I finished week five of my 5K training program this morning. Twenty minutes nonstop, longest I’ve been able to run since high school. And in 25F weather. Didn’t feel great but solidly possible and rewarding.
I baked these on Sunday and froze them for the coming weeks. We thawed a half for barbecue sandwiches (using soy curls) last night. These may be the best loaves I’ve baked yet.
Today I reached my weight loss goal. The last time I was at this healthy weight was sixteen years ago. I am not done, rather I get to close this chapter and begin another, for the rest of my life, continuing and adding to the healthy habits I’ve worked hard to establish.
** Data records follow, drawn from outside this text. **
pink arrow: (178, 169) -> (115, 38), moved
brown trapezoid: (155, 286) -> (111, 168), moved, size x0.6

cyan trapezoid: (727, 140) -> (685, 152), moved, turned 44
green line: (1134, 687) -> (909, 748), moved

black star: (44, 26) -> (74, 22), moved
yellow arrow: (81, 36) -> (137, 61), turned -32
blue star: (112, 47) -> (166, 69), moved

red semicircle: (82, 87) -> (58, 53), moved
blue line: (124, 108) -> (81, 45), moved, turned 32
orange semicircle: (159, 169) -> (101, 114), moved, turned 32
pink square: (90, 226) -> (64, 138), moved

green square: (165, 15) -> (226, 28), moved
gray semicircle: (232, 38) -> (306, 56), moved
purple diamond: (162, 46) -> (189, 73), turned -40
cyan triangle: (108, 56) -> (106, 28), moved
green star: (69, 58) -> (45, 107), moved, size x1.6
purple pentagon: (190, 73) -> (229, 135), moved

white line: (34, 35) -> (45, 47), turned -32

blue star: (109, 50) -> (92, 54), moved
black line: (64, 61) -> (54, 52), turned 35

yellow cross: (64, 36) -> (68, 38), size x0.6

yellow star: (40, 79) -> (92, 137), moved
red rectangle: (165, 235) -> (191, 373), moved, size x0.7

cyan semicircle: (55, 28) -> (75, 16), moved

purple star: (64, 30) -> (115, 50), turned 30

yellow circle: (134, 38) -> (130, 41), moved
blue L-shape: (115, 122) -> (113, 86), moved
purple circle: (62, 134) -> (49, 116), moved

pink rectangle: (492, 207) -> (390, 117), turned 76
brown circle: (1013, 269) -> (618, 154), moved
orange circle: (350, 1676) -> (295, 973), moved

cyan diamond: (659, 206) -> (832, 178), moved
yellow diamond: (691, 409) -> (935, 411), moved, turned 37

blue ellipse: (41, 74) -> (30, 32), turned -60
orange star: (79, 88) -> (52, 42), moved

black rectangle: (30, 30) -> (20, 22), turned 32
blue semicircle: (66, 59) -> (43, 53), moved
One more because I had been looking forward to wearing this shirt I bought over ten years ago again. The fit was always ambitiously slim from the day I bought it. I guess I should have tried it on sooner.
I bought this shirt the weekend I interviewed the crew at ESB, a few years ago. It was always a bit tight. 2 lbs from my goal, now it fits nicely. Actually may even be a touch too big.
I am trying to focus on routines and practices that will help me get through today starting this morning with day 10 of my 5k training app which was brutal both for the cold and the increase in difficulty.
I have been expanding my lunchtime repertoire. The base is barley, rye, oats and lentils. Topped with radish, carrot, sprouts, and hemp hearts. Dressed with soy sauce and gochujang.
F*ck you, random allergy attack.
Short chore list today. This was my second and much improved batch of “cheesy” snack crackers. While these cool, some sandwich loaves are proofing.
Two months ago when I went full vegan for health reasons and dedicated myself to exercising every day, I committed to reaching a healthy weight. I started at almost 210 pounds with a goal of 170. I have not weighed less than 190 in over a decade. Today I weighed in at my lowest so far, 179.7lbs. I am excited by my progress and being able to see my goal from here.